The panino tonno e fagioli is a Tuscan plate of tuna and beans turned into a sandwich, and what defines it is the bean rather than the fish. On the plate, tonno e fagioli is oil-packed tuna, soft cannellini, raw onion, and good olive oil; the cannellini is what gives the dish its body, mild and starchy and able to carry oil and quiet salt in a way no leaf can. Moved into bread, that role becomes structural. The beans bind the loose mixture and hold it against the crumb, turning a wet, sliding tuna filling into something with enough mass to behave between two pieces of bread. The fish supplies the salt and depth; the bean supplies the substance. Drop the beans and it is a smear; drop the tuna and it is plain legumes.
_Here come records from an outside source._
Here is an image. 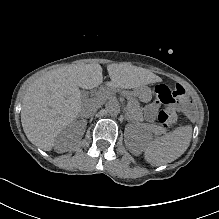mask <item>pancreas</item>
Segmentation results:
<instances>
[{"instance_id":"obj_1","label":"pancreas","mask_w":219,"mask_h":219,"mask_svg":"<svg viewBox=\"0 0 219 219\" xmlns=\"http://www.w3.org/2000/svg\"><path fill=\"white\" fill-rule=\"evenodd\" d=\"M104 95L105 96H112L113 94L116 97H119L121 99H127L126 104H127V109H126V114L129 120L135 121V122H140L143 119V114L141 112V107L140 105L137 104V101L135 99V91L128 89L125 90L122 87H115L114 85H107L104 88ZM148 129L152 132L160 133L162 131V128L159 125H149Z\"/></svg>"}]
</instances>
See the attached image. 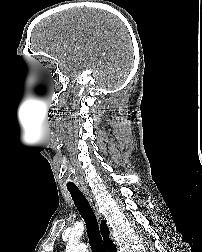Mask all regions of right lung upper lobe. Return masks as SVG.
I'll use <instances>...</instances> for the list:
<instances>
[{"label":"right lung upper lobe","mask_w":202,"mask_h":252,"mask_svg":"<svg viewBox=\"0 0 202 252\" xmlns=\"http://www.w3.org/2000/svg\"><path fill=\"white\" fill-rule=\"evenodd\" d=\"M101 233L104 238L105 246L108 250L116 252V246L109 239V229L104 220L101 221Z\"/></svg>","instance_id":"1"}]
</instances>
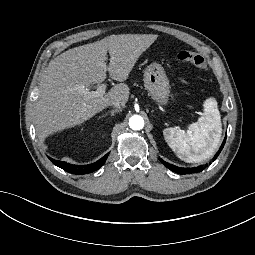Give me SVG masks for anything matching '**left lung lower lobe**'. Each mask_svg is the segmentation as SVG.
<instances>
[{"label":"left lung lower lobe","mask_w":255,"mask_h":255,"mask_svg":"<svg viewBox=\"0 0 255 255\" xmlns=\"http://www.w3.org/2000/svg\"><path fill=\"white\" fill-rule=\"evenodd\" d=\"M225 141H226V137H225L219 151L216 153L215 157L213 158V160H215L218 157V155L220 154L221 150L224 147ZM160 161L167 168H169L171 171L176 172L178 174H190V173H195V172H201L204 168H206L208 166L207 164H205V165H201V166H198V167H195V168H181V167H177V166H174L172 164H169V163L163 161L162 159H160Z\"/></svg>","instance_id":"0a47b994"}]
</instances>
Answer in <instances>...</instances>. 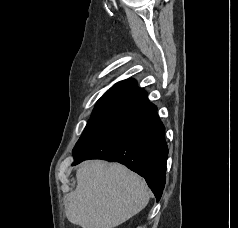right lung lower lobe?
<instances>
[{
	"label": "right lung lower lobe",
	"instance_id": "1",
	"mask_svg": "<svg viewBox=\"0 0 238 228\" xmlns=\"http://www.w3.org/2000/svg\"><path fill=\"white\" fill-rule=\"evenodd\" d=\"M164 131L156 106L147 103L114 120L73 152V165L87 159L122 163L145 178L159 201L168 157Z\"/></svg>",
	"mask_w": 238,
	"mask_h": 228
}]
</instances>
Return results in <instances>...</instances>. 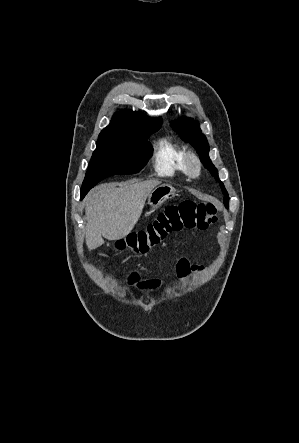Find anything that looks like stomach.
I'll return each mask as SVG.
<instances>
[{
  "label": "stomach",
  "mask_w": 299,
  "mask_h": 443,
  "mask_svg": "<svg viewBox=\"0 0 299 443\" xmlns=\"http://www.w3.org/2000/svg\"><path fill=\"white\" fill-rule=\"evenodd\" d=\"M176 190L170 184H162L154 188L148 196V205L152 211L158 209L166 200L175 196Z\"/></svg>",
  "instance_id": "stomach-1"
}]
</instances>
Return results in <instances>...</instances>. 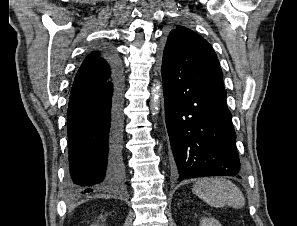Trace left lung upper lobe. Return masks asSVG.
I'll list each match as a JSON object with an SVG mask.
<instances>
[{"instance_id": "obj_1", "label": "left lung upper lobe", "mask_w": 297, "mask_h": 226, "mask_svg": "<svg viewBox=\"0 0 297 226\" xmlns=\"http://www.w3.org/2000/svg\"><path fill=\"white\" fill-rule=\"evenodd\" d=\"M161 72L190 88H223V73L213 48L200 35L182 26H177L168 36Z\"/></svg>"}]
</instances>
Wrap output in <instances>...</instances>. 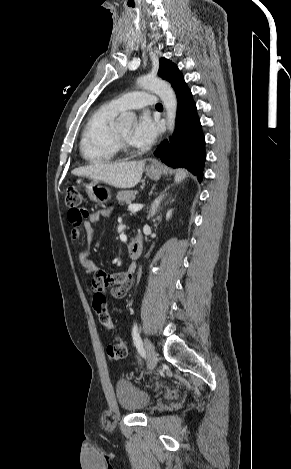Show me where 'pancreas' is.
Instances as JSON below:
<instances>
[{
	"label": "pancreas",
	"instance_id": "cf45deb5",
	"mask_svg": "<svg viewBox=\"0 0 291 469\" xmlns=\"http://www.w3.org/2000/svg\"><path fill=\"white\" fill-rule=\"evenodd\" d=\"M136 194L137 191H120L116 197L120 203L130 204L135 199Z\"/></svg>",
	"mask_w": 291,
	"mask_h": 469
}]
</instances>
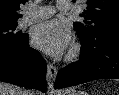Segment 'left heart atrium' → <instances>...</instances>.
Listing matches in <instances>:
<instances>
[{
	"label": "left heart atrium",
	"instance_id": "39dd6f15",
	"mask_svg": "<svg viewBox=\"0 0 119 95\" xmlns=\"http://www.w3.org/2000/svg\"><path fill=\"white\" fill-rule=\"evenodd\" d=\"M72 41L69 27L57 20H50L36 26L32 33L33 45L52 56L62 55Z\"/></svg>",
	"mask_w": 119,
	"mask_h": 95
}]
</instances>
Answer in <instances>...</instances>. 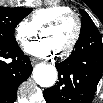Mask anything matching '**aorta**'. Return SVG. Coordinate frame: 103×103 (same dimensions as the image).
<instances>
[{"instance_id":"1","label":"aorta","mask_w":103,"mask_h":103,"mask_svg":"<svg viewBox=\"0 0 103 103\" xmlns=\"http://www.w3.org/2000/svg\"><path fill=\"white\" fill-rule=\"evenodd\" d=\"M33 78L41 87H51L57 80V70L53 65L39 64L33 70Z\"/></svg>"}]
</instances>
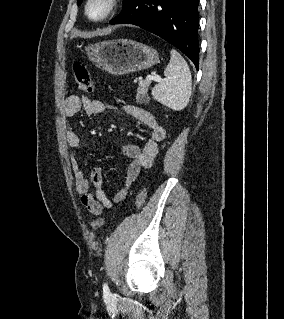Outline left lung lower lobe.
<instances>
[{
    "label": "left lung lower lobe",
    "instance_id": "1",
    "mask_svg": "<svg viewBox=\"0 0 284 319\" xmlns=\"http://www.w3.org/2000/svg\"><path fill=\"white\" fill-rule=\"evenodd\" d=\"M199 0H131L110 24H134L181 50L198 69Z\"/></svg>",
    "mask_w": 284,
    "mask_h": 319
}]
</instances>
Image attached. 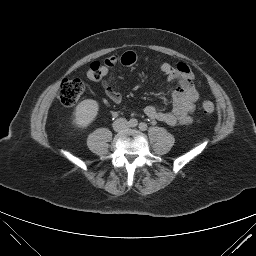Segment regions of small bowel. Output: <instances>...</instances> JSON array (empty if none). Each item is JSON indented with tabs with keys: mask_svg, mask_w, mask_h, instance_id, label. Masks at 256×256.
Returning <instances> with one entry per match:
<instances>
[{
	"mask_svg": "<svg viewBox=\"0 0 256 256\" xmlns=\"http://www.w3.org/2000/svg\"><path fill=\"white\" fill-rule=\"evenodd\" d=\"M140 55L127 51L120 56H111L103 63V76L117 64L130 67L140 60ZM168 81H175L178 86L172 91L173 107L169 112L158 110L154 105L144 108L145 114L152 120L166 123L169 126L188 125L193 122V115L199 94L194 85V75L184 63L171 64L164 62L160 67ZM105 94L114 103L122 101V95L109 82L102 83Z\"/></svg>",
	"mask_w": 256,
	"mask_h": 256,
	"instance_id": "1",
	"label": "small bowel"
}]
</instances>
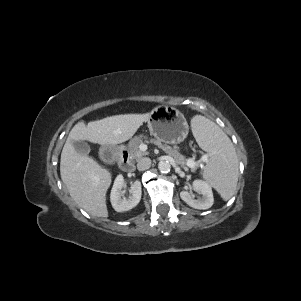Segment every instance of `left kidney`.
<instances>
[{"label":"left kidney","instance_id":"5707ae66","mask_svg":"<svg viewBox=\"0 0 301 301\" xmlns=\"http://www.w3.org/2000/svg\"><path fill=\"white\" fill-rule=\"evenodd\" d=\"M193 190L201 194L202 197L195 199L194 195L190 192L181 191L180 197L186 204L200 210L209 209L213 205L214 197L209 183L202 180H195L193 182Z\"/></svg>","mask_w":301,"mask_h":301}]
</instances>
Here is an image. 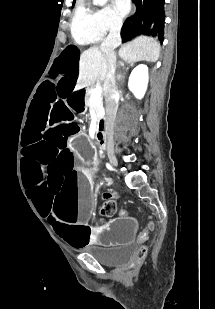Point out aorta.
<instances>
[{"mask_svg": "<svg viewBox=\"0 0 215 309\" xmlns=\"http://www.w3.org/2000/svg\"><path fill=\"white\" fill-rule=\"evenodd\" d=\"M93 4H98V6H104L107 0H92Z\"/></svg>", "mask_w": 215, "mask_h": 309, "instance_id": "aorta-1", "label": "aorta"}]
</instances>
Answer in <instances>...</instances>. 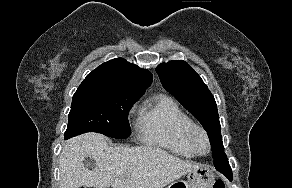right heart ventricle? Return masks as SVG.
Listing matches in <instances>:
<instances>
[{"label":"right heart ventricle","mask_w":292,"mask_h":188,"mask_svg":"<svg viewBox=\"0 0 292 188\" xmlns=\"http://www.w3.org/2000/svg\"><path fill=\"white\" fill-rule=\"evenodd\" d=\"M194 122L171 97L160 95L145 104L136 122L139 139L185 158L195 156L185 139Z\"/></svg>","instance_id":"obj_1"}]
</instances>
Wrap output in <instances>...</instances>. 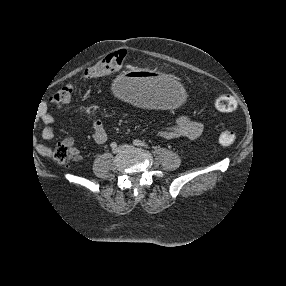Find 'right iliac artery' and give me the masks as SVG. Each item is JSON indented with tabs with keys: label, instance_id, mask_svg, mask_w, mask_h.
Returning a JSON list of instances; mask_svg holds the SVG:
<instances>
[{
	"label": "right iliac artery",
	"instance_id": "82829eb1",
	"mask_svg": "<svg viewBox=\"0 0 286 286\" xmlns=\"http://www.w3.org/2000/svg\"><path fill=\"white\" fill-rule=\"evenodd\" d=\"M110 146H111L112 149H114V148L117 147V144H116V142H112Z\"/></svg>",
	"mask_w": 286,
	"mask_h": 286
}]
</instances>
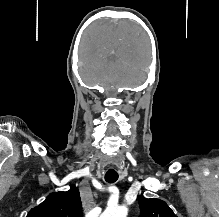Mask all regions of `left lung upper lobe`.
I'll return each mask as SVG.
<instances>
[{
	"label": "left lung upper lobe",
	"mask_w": 219,
	"mask_h": 217,
	"mask_svg": "<svg viewBox=\"0 0 219 217\" xmlns=\"http://www.w3.org/2000/svg\"><path fill=\"white\" fill-rule=\"evenodd\" d=\"M139 206L140 217H176L172 209L160 199L140 196Z\"/></svg>",
	"instance_id": "obj_1"
}]
</instances>
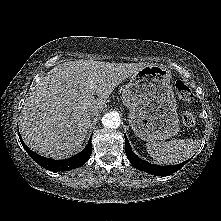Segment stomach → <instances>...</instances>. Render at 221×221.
Segmentation results:
<instances>
[{"instance_id": "stomach-1", "label": "stomach", "mask_w": 221, "mask_h": 221, "mask_svg": "<svg viewBox=\"0 0 221 221\" xmlns=\"http://www.w3.org/2000/svg\"><path fill=\"white\" fill-rule=\"evenodd\" d=\"M171 78L166 67L145 65L132 74L122 92L123 104L129 110V124L144 141H164L179 131Z\"/></svg>"}]
</instances>
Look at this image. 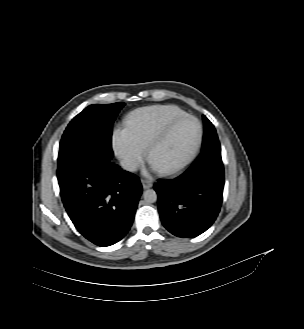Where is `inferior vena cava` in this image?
Instances as JSON below:
<instances>
[{"label":"inferior vena cava","instance_id":"inferior-vena-cava-1","mask_svg":"<svg viewBox=\"0 0 304 329\" xmlns=\"http://www.w3.org/2000/svg\"><path fill=\"white\" fill-rule=\"evenodd\" d=\"M120 166L122 169L127 170V171H135L137 168V164L135 161L131 159H122L120 161Z\"/></svg>","mask_w":304,"mask_h":329}]
</instances>
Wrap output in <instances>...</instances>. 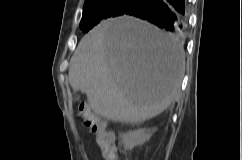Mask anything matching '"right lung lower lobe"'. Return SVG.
<instances>
[{
    "instance_id": "right-lung-lower-lobe-1",
    "label": "right lung lower lobe",
    "mask_w": 242,
    "mask_h": 160,
    "mask_svg": "<svg viewBox=\"0 0 242 160\" xmlns=\"http://www.w3.org/2000/svg\"><path fill=\"white\" fill-rule=\"evenodd\" d=\"M125 14L141 18L177 36H183L186 31L185 0H142Z\"/></svg>"
}]
</instances>
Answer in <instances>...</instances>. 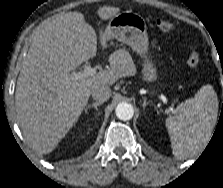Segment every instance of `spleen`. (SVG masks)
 <instances>
[{
    "mask_svg": "<svg viewBox=\"0 0 223 188\" xmlns=\"http://www.w3.org/2000/svg\"><path fill=\"white\" fill-rule=\"evenodd\" d=\"M218 112V98L212 86L201 87L194 98L177 107L166 119L175 156H189L211 133Z\"/></svg>",
    "mask_w": 223,
    "mask_h": 188,
    "instance_id": "1",
    "label": "spleen"
}]
</instances>
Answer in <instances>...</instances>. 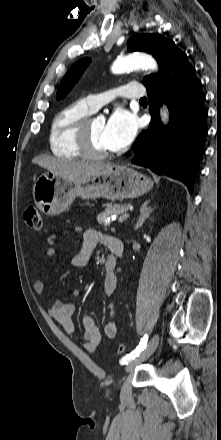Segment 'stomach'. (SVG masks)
<instances>
[{"label":"stomach","instance_id":"1","mask_svg":"<svg viewBox=\"0 0 221 440\" xmlns=\"http://www.w3.org/2000/svg\"><path fill=\"white\" fill-rule=\"evenodd\" d=\"M153 181L126 165H112L90 175L63 177L53 172L41 174L33 187L37 208L46 215L65 211L76 197L110 200L136 198L147 193Z\"/></svg>","mask_w":221,"mask_h":440}]
</instances>
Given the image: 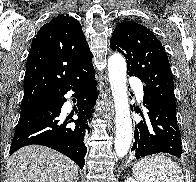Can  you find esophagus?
<instances>
[{
	"instance_id": "34e87169",
	"label": "esophagus",
	"mask_w": 196,
	"mask_h": 182,
	"mask_svg": "<svg viewBox=\"0 0 196 182\" xmlns=\"http://www.w3.org/2000/svg\"><path fill=\"white\" fill-rule=\"evenodd\" d=\"M107 107H108V109L111 111V112H113V103L111 102V100H109L108 102H107Z\"/></svg>"
}]
</instances>
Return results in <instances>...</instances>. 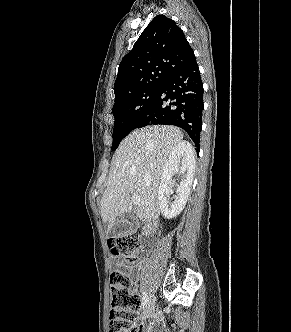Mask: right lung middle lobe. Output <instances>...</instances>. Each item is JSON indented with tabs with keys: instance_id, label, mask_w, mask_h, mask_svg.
I'll list each match as a JSON object with an SVG mask.
<instances>
[{
	"instance_id": "obj_1",
	"label": "right lung middle lobe",
	"mask_w": 291,
	"mask_h": 332,
	"mask_svg": "<svg viewBox=\"0 0 291 332\" xmlns=\"http://www.w3.org/2000/svg\"><path fill=\"white\" fill-rule=\"evenodd\" d=\"M162 83H153L115 100L112 150L116 149L122 139L136 128L139 119L156 97Z\"/></svg>"
}]
</instances>
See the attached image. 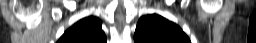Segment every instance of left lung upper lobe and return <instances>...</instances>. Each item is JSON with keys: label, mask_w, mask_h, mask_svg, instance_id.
Listing matches in <instances>:
<instances>
[{"label": "left lung upper lobe", "mask_w": 256, "mask_h": 43, "mask_svg": "<svg viewBox=\"0 0 256 43\" xmlns=\"http://www.w3.org/2000/svg\"><path fill=\"white\" fill-rule=\"evenodd\" d=\"M134 43H191L179 26L157 14L139 19Z\"/></svg>", "instance_id": "obj_1"}]
</instances>
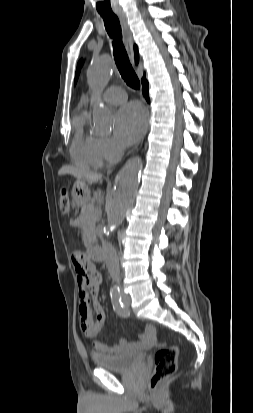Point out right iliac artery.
Masks as SVG:
<instances>
[{"instance_id":"obj_1","label":"right iliac artery","mask_w":253,"mask_h":413,"mask_svg":"<svg viewBox=\"0 0 253 413\" xmlns=\"http://www.w3.org/2000/svg\"><path fill=\"white\" fill-rule=\"evenodd\" d=\"M111 301L115 312L121 317H127L129 312L121 301V294L119 289H113L110 292Z\"/></svg>"}]
</instances>
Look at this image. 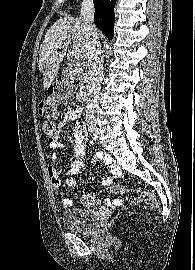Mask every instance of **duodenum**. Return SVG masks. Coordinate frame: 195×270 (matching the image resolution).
Wrapping results in <instances>:
<instances>
[{
    "label": "duodenum",
    "mask_w": 195,
    "mask_h": 270,
    "mask_svg": "<svg viewBox=\"0 0 195 270\" xmlns=\"http://www.w3.org/2000/svg\"><path fill=\"white\" fill-rule=\"evenodd\" d=\"M75 72H76V67L72 64H68L66 67L67 76H73ZM90 92H91V84L88 82L80 89L78 93L79 100L82 102L88 101Z\"/></svg>",
    "instance_id": "410a0bca"
}]
</instances>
The craft is moisture control, because every element here runs damp. The cannellini are used whole and well drained, never mashed into a paste that would soak the bread, though a few are left slightly broken so their starch and oil help bind the rest. The tuna is flaked in for savour and not over-drained, since its packing oil is part of the dressing alongside a generous thread of good olive oil. Raw onion, sliced thin and used in measure, is the sharp counter that keeps a bean-and-oil base from going flat. The bread is chosen sturdy, a Tuscan country loaf or a firm roll, and the sandwich is eaten soon after building, before the beans give up their moisture and the crumb softens under them.
The variations stay Tuscan and turn on which element leads and what acid joins it. There is the onion-forward build, the one sharpened with a little wine vinegar or lemon, and the version weighted more to bean than to tuna for a milder, starchier bite. Each is a different ratio of the same trio on bread, and each deserves its own article rather than being crowded in here.